*WORK TASK*
Start to finish, the listing must be rewritten exactly.

*SUPPLIED MATERIAL*
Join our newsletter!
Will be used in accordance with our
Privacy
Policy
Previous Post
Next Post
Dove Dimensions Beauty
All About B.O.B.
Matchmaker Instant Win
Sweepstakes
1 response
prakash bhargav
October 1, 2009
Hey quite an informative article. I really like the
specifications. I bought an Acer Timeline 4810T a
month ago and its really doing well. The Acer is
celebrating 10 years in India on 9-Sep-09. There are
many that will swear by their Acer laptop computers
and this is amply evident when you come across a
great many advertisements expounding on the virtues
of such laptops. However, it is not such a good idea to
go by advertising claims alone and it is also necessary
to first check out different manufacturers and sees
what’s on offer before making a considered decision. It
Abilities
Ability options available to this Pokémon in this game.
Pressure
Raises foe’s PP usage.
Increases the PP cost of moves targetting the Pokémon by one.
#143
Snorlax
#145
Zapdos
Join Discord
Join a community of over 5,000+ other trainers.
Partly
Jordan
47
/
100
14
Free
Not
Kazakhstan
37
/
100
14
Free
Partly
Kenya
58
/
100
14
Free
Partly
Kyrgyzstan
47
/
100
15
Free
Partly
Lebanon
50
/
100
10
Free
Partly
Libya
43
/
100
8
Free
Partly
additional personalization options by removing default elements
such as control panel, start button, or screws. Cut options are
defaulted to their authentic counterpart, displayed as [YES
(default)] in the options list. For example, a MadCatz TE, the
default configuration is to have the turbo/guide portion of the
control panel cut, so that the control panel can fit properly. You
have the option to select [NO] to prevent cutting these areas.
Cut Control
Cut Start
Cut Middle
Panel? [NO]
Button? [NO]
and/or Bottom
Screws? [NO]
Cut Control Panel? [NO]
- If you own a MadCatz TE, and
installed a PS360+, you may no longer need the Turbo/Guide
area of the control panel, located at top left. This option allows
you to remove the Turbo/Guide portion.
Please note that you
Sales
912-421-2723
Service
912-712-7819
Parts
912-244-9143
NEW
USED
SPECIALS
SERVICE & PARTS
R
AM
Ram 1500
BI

*SOLVED EXERCISE*
Join our newsletter!
Will be used in accordance with our
Privacy
Policy
Previous Post
Next Post
Dove Dimensions Beauty
All About B.O.B.
Matchmaker Instant Win
Sweepstakes
1 response
prakash bhargav
October 1, 2009
Hey quite an informative article. I really like the
specifications. I bought an Acer Timeline 4810T a
month ago and its really doing well. The Acer is
celebrating 10 years in India on 9-Sep-09. There are
many that will swear by their Acer laptop computers
and this is amply evident when you come across a
great many advertisements expounding on the virtues
of such laptops. However, it is not such a good idea to
go by advertising claims alone and it is also necessary
to first check out different manufacturers and sees
what’s on offer before making a considered decision. It
Abilities
Ability options available to this Pokémon in this game.
Pressure
Raises foe’s PP usage.
Increases the PP cost of moves targetting the Pokémon by one.
#143
Snorlax
#145
Zapdos
Join Discord
Join a community of over 5,000+ other trainers.
Partly
Jordan
47
/
100
14
Free
Not
Kazakhstan
37
/
100
14
Free
Partly
Kenya
58
/
100
14
Free
Partly
Kyrgyzstan
47
/
100
15
Free
Partly
Lebanon
50
/
100
10
Free
Partly
Libya
43
/
100
8
Free
Partly
additional personalization options by removing default elements
such as control panel, start button, or screws. Cut options are
defaulted to their authentic counterpart, displayed as [YES
(default)] in the options list. For example, a MadCatz TE, the
default configuration is to have the turbo/guide portion of the
control panel cut, so that the control panel can fit properly. You
have the option to select [NO] to prevent cutting these areas.
Cut Control
Cut Start
Cut Middle
Panel? [NO]
Button? [NO]
and/or Bottom
Screws? [NO]
Cut Control Panel? [NO]
- If you own a MadCatz TE, and
installed a PS360+, you may no longer need the Turbo/Guide
area of the control panel, located at top left. This option allows
you to remove the Turbo/Guide portion.
Please note that you
Sales
912-421-2723
Service
912-712-7819
Parts
912-244-9143
NEW
USED
SPECIALS
SERVICE & PARTS
R
AM
Ram 1500
BI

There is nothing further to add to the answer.